## Materials provided
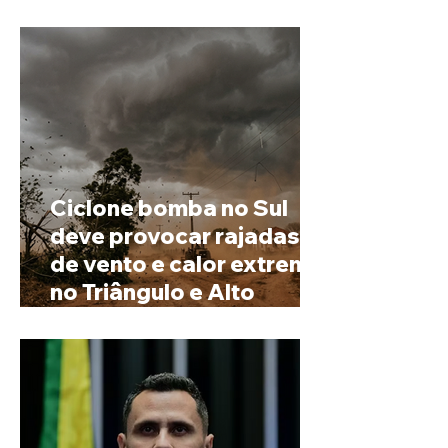
possível mudar o
prenome
Ciclone bomba no Sul
deve provocar rajadas
de vento e calor extremo
no Triângulo e Alto
Paranaíba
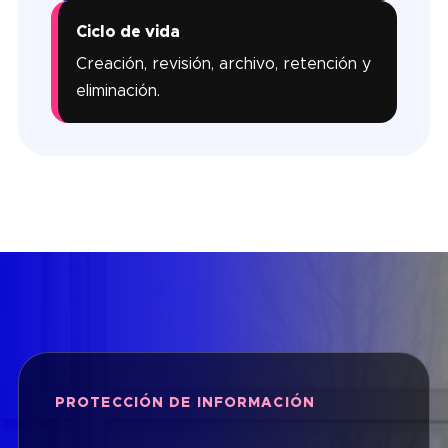
Ciclo de vida
Creación, revisión, archivo, retención y
eliminación.
PROTECCIÓN DE INFORMACIÓN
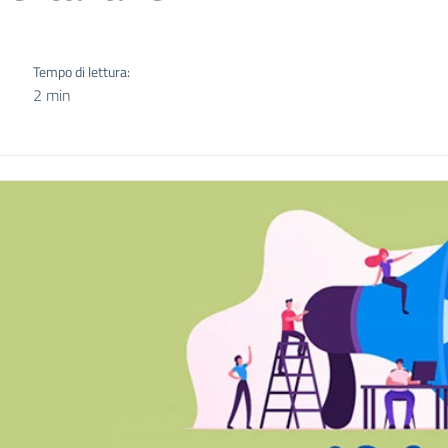
Tempo di lettura:
2 min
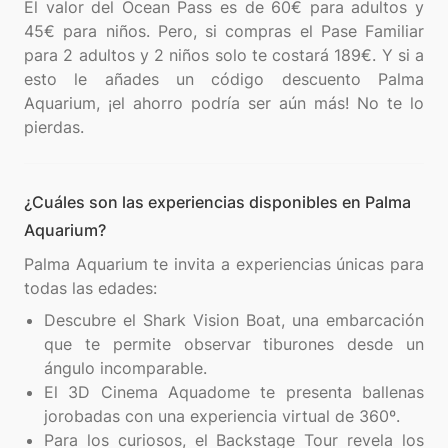
El valor del Ocean Pass es de 60€ para adultos y
45€ para niños. Pero, si compras el Pase Familiar
para 2 adultos y 2 niños solo te costará 189€. Y si a
esto le añades un código descuento Palma
Aquarium, ¡el ahorro podría ser aún más! No te lo
¿Cuáles son las experiencias disponibles en Palma
Aquarium?
Palma Aquarium te invita a experiencias únicas para
Descubre el Shark Vision Boat, una embarcación
que te permite observar tiburones desde un
ángulo incomparable.
El 3D Cinema Aquadome te presenta ballenas
jorobadas con una experiencia virtual de 360º.
Para los curiosos, el Backstage Tour revela los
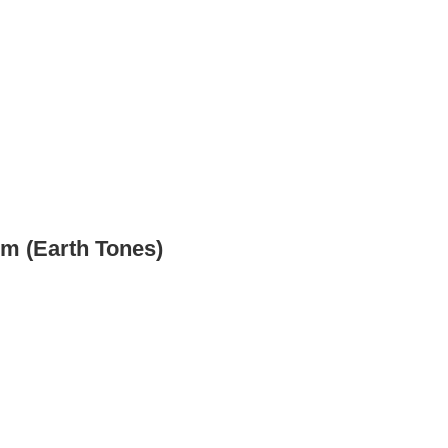
cm (Earth Tones)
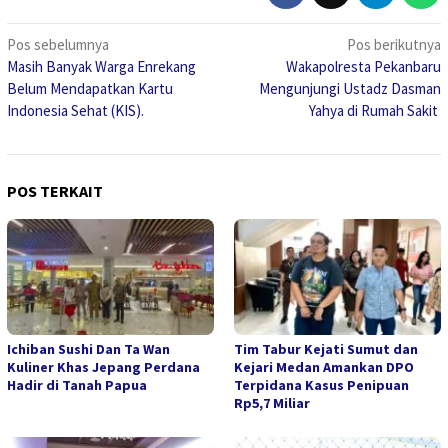
Navigasi
Pos sebelumnya
Pos berikutnya
Masih Banyak Warga Enrekang
Wakapolresta Pekanbaru
pos
Belum Mendapatkan Kartu
Mengunjungi Ustadz Dasman
Indonesia Sehat (KIS).
Yahya di Rumah Sakit
POS TERKAIT
Ichiban Sushi Dan Ta Wan
Tim Tabur Kejati Sumut dan
Kuliner Khas Jepang Perdana
Kejari Medan Amankan DPO
Hadir di Tanah Papua
Terpidana Kasus Penipuan
Rp5,7 Miliar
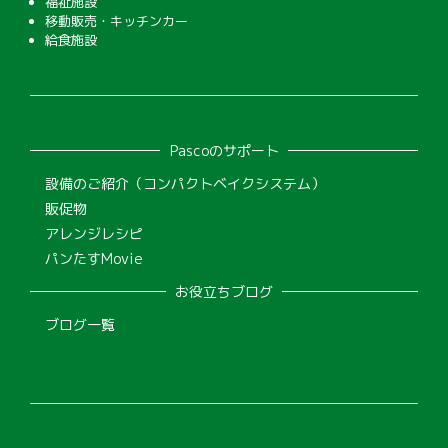
福祉施設
移動販売・キッチンカー
給食施設
Pascoのサポート
設備のご紹介（コンパクトベイクシステム）
販促物
アレンジレシピ
パンたすMovie
お役立ちブログ
ブログ一覧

## Requirement
Copy each line of the entries in which the string "niños" is found.

## Solution
45€ para niños. Pero, si compras el Pase Familiar
para 2 adultos y 2 niños solo te costará 189€. Y si a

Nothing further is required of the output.